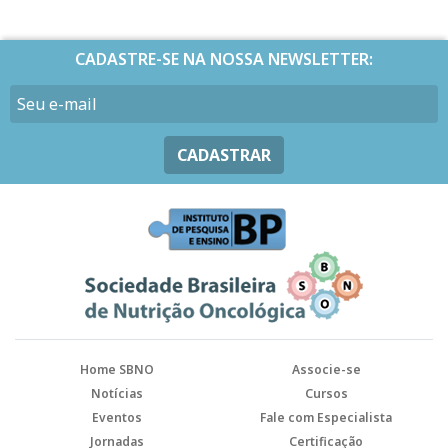
CADASTRE-SE NA NOSSA NEWSLETTER:
CADASTRAR
Home SBNO
Associe-se
Notícias
Cursos
Eventos
Fale com Especialista
Jornadas
Certificação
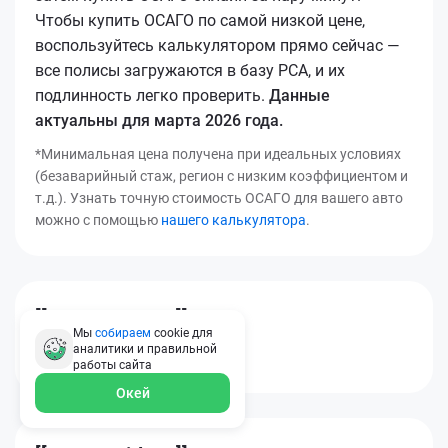
Чтобы купить ОСАГО по самой низкой цене,
воспользуйтесь калькулятором прямо сейчас —
все полисы загружаются в базу РСА, и их
подлинность легко проверить.
Данные
актуальны для марта 2026 года.
*Минимальная цена получена при идеальных условиях
(безаварийный стаж, регион с низким коэффициентом и
т.д.). Узнать точную стоимость ОСАГО для вашего авто
можно с помощью
нашего калькулятора
.
[[*osago_title14]]
Мы
собираем
cookie для
аналитики и правильной
[[*osago_text8]]
работы
сайта
Окей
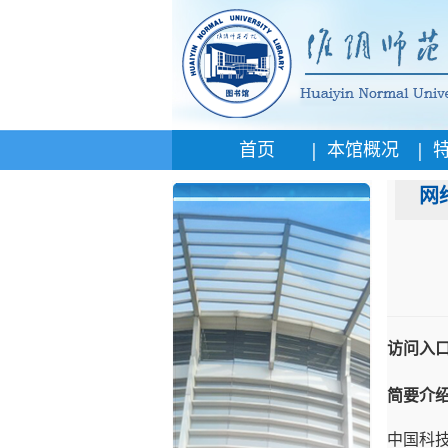
|
|
首页
本馆概况
网
访问入
简要介
中国科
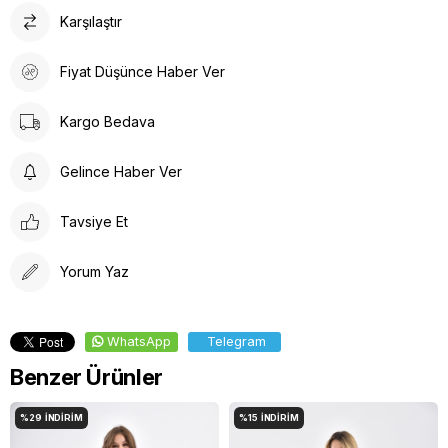
Karşılaştır
Fiyat Düşünce Haber Ver
Kargo Bedava
Gelince Haber Ver
Tavsiye Et
Yorum Yaz
WhatsApp
Telegram
Benzer Ürünler
%29
İNDIRIM
%15
İNDIRIM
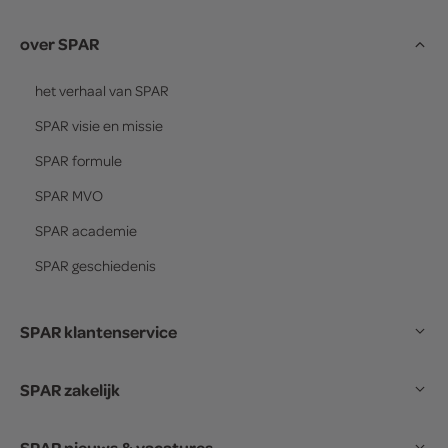
over SPAR
het verhaal van
SPAR
SPAR
visie en missie
SPAR
formule
SPAR
MVO
SPAR
academie
SPAR
geschiedenis
SPAR klantenservice
SPAR zakelijk
SPAR nieuws & vacatures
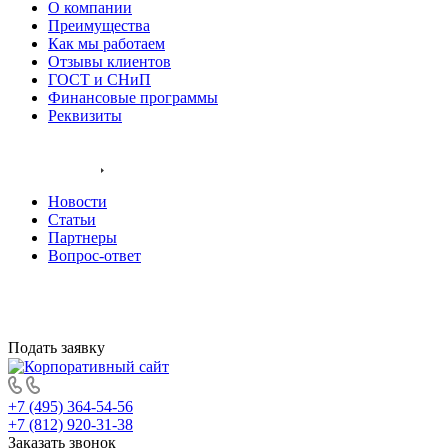
О компании
Преимущества
Как мы работаем
Отзывы клиентов
ГОСТ и СНиП
Финансовые программы
Реквизиты
Контакты
Информация
Новости
Статьи
Партнеры
Вопрос-ответ
Подать заявку
+7 (495) 364-54-56
+7 (812) 920-31-38
Заказать звонок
───
YOUR TASK:
Your answer should be the line with "Финансовые программы" and all lines after it in the listing above, repeated exactly. No other lines belong.

ANSWER:
Финансовые программы
Реквизиты
Контакты
Информация
Новости
Статьи
Партнеры
Вопрос-ответ
Подать заявку
+7 (495) 364-54-56
+7 (812) 920-31-38
Заказать звонок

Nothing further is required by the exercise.